The twin pandemics of racism and coronavirus are colliding, in reality and in metaphor. Anti-racism scholar Ibram X. Kendi writes in the Atlantic of “the racial pandemic within the viral pandemic.” And the meme of “America's two deadly viruses” has gone viral on Twitter. But while one is a literal (and new) virus and the other an endemic condition that has persisted over centuries, the scope of each spans the range from local communities to the entire planet.
The footprint of these intersecting pandemics differs by geography and by the distribution of vulnerability along many lines of inequality. Actions of resistance also vary from place to place and over time. But there are, nonetheless, common threads in the global response, eloquently summed up in an online monologue by Trevor Noah, the South African comedian who has become one of the most incisive media commentators on American society. His comments were entitled “George Floyd and the Dominos of Racial Injustice.”
“You know what's really interesting about what's happening in America rights now is that a lot of people don't seem to realize how dominoes connect, how one piece knocks another piece that knocks another piece, and in the end creates a giant wave.”
Each story seems completely unrelated and yet at the same time I feel that everything that happens in the world connects to something else in some way, shape, or form.
While everyone is facing the battle against coronavirus, Black people in America are still facing racism and coronavirus.”
In June 2020, the United States is an epicenter of both pandemics. The outcomes here will have deep effects not only on this country but around the world. Demonstrators in many countries are mobilizing in solidarity with the US-based Black Lives Matter movement. On June 2, 105 African writers expressed this global solidarity in an open letter:
“As African writers without borders who are connected beyond geography with those who live in the United States of America and other parts of the African diaspora, we state that we condemn the acts of violence on Black people in the United States of America.”

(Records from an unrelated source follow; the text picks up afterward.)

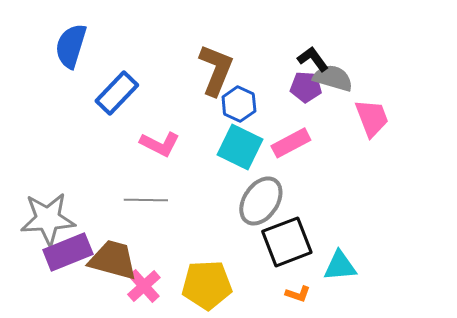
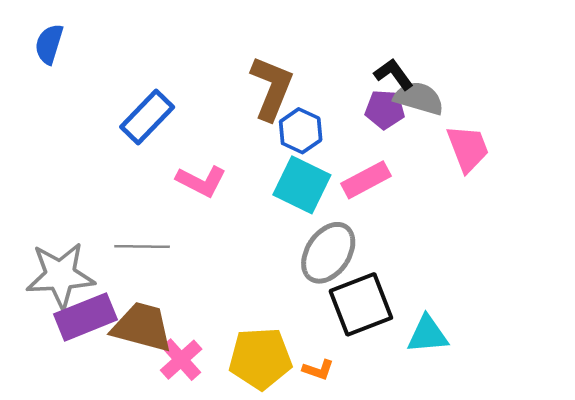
blue semicircle: (71, 46) -> (49, 44), moved, size x0.7
gray line: (146, 200) -> (142, 246), moved
orange L-shape: (298, 294) -> (318, 370), moved

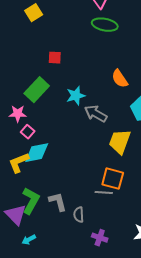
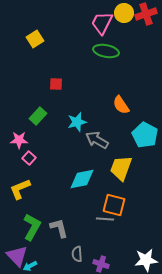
green rectangle: (37, 90) -> (38, 116), size x0.7
cyan diamond: (37, 153) -> (82, 179), moved
purple triangle: (16, 215) -> (17, 256), moved
gray semicircle: (79, 215) -> (77, 254), moved

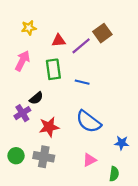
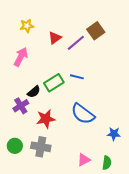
red triangle: (59, 41) -> (55, 38), turned -32
green rectangle: (53, 69) -> (54, 83), moved, turned 66
pink triangle: (90, 160) -> (84, 160), moved

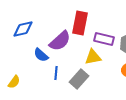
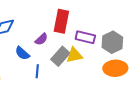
purple semicircle: (60, 41) -> (41, 39), size x0.6
gray rectangle: (79, 79) -> (60, 56), moved

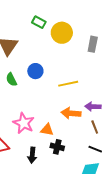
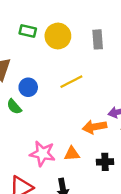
blue circle: (35, 71) -> (28, 87), moved
yellow line: (68, 84) -> (71, 82), moved
black cross: (57, 147) -> (105, 162), moved

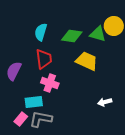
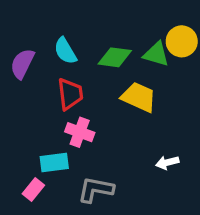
cyan semicircle: (41, 32) -> (65, 51), turned -48
purple semicircle: (14, 71) -> (22, 64), moved
gray L-shape: (41, 119) -> (96, 190), moved

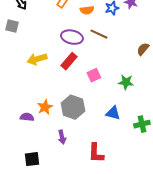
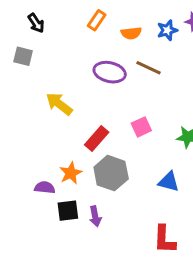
yellow arrow: (37, 59) -> (59, 104), turned 54
red rectangle: (69, 61) -> (97, 138), moved
red L-shape: (96, 153) -> (164, 239), moved
black square: (32, 159) -> (68, 211), moved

The letter went on to cite the names of those killed most recently, such as George Floyd and Breonna Taylor, followed by a long list of others; it also acknowledged the many unnamed. The writers added:
“We note in dismay that what Malcolm X said in Ghana in 1964 that 'for the twenty million of us in America who are of African descent, it's not an American dream; it's an American nightmare' remains true for 37 million in 2020.”
This global response is not only a matter of empathy, spurred by
the explicit video of George Floyd's murder, which was viewed
worldwide. It is also a recognition that anti-Black racism is
global, not confined to any one country. This racism shows itself
in the treatment of Africans and Afro-descendants in a wide range
of countries, even those without large Black populations, such as
China. It is reflected in the position of the African continent in
the global hierarchy, and in the racial hierarchy within the global
institutions that make up the postwar order.
Around the world, the impact of the coronavirus pandemic within
each country intersects with that country's specific structural
inequalities. In countries that are relatively homogeneous in
racial terms, such as most African countries and many Asian
countries, the most salient division may not be race. But in every
country, sickness and death from the virus, as well as income
losses and medical costs, have inflicted disproportionate suffering
on the most vulnerable. Each society’s response in turn reveals the
weaknesses or strengths of its governmental institutions.
A few countries across the political spectrum have managed the
viral threat with relative success: Taiwan, South Korea, Vietnam,
New Zealand, Cuba, Norway, and Senegal, among others. Among those
that have failed most spectacularly are the United States and
Brazil, two countries with vast racial and other social
inequalities linked to a history of conquest and slavery. In the
United States, the Trump administration has refused to respond
constructively to the pandemic even as it undermines global
institutions, such as the World Health Organization, that are
attempting to do so.
But all countries face or soon will face the cumulative impact of
global recession as well as the continued threat of a virus that is
not going away any time soon. Meanwhile, the clock is ticking for
effective action to curb the coming apocalypse of climate change.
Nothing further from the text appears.